Data to examine below:
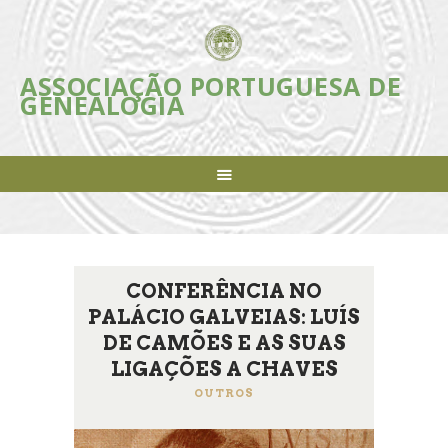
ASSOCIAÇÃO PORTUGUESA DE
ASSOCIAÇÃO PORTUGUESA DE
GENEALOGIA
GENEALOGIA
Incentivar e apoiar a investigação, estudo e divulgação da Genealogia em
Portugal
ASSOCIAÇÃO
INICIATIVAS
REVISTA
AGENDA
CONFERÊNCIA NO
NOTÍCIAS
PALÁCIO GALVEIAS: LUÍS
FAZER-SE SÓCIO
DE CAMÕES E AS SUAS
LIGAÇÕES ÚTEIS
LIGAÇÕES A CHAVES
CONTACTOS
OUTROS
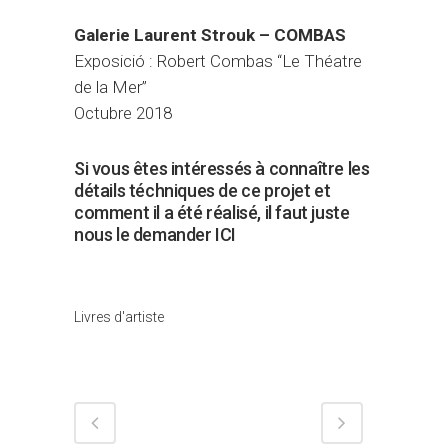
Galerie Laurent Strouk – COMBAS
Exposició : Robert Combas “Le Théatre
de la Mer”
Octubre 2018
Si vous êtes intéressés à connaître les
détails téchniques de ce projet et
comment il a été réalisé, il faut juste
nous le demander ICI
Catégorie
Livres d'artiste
End of Data to examine.
• Requirement
Return, exactly as they stand, all of the lines above, but not the pictures.

• Response area
ASSOCIAÇÃO PORTUGUESA DE
ASSOCIAÇÃO PORTUGUESA DE
GENEALOGIA
GENEALOGIA
Incentivar e apoiar a investigação, estudo e divulgação da Genealogia em
Portugal
ASSOCIAÇÃO
INICIATIVAS
REVISTA
AGENDA
CONFERÊNCIA NO
NOTÍCIAS
PALÁCIO GALVEIAS: LUÍS
FAZER-SE SÓCIO
DE CAMÕES E AS SUAS
LIGAÇÕES ÚTEIS
LIGAÇÕES A CHAVES
CONTACTOS
OUTROS
Galerie Laurent Strouk – COMBAS
Exposició : Robert Combas “Le Théatre
de la Mer”
Octubre 2018
Si vous êtes intéressés à connaître les
détails téchniques de ce projet et
comment il a été réalisé, il faut juste
nous le demander ICI
Catégorie
Livres d'artiste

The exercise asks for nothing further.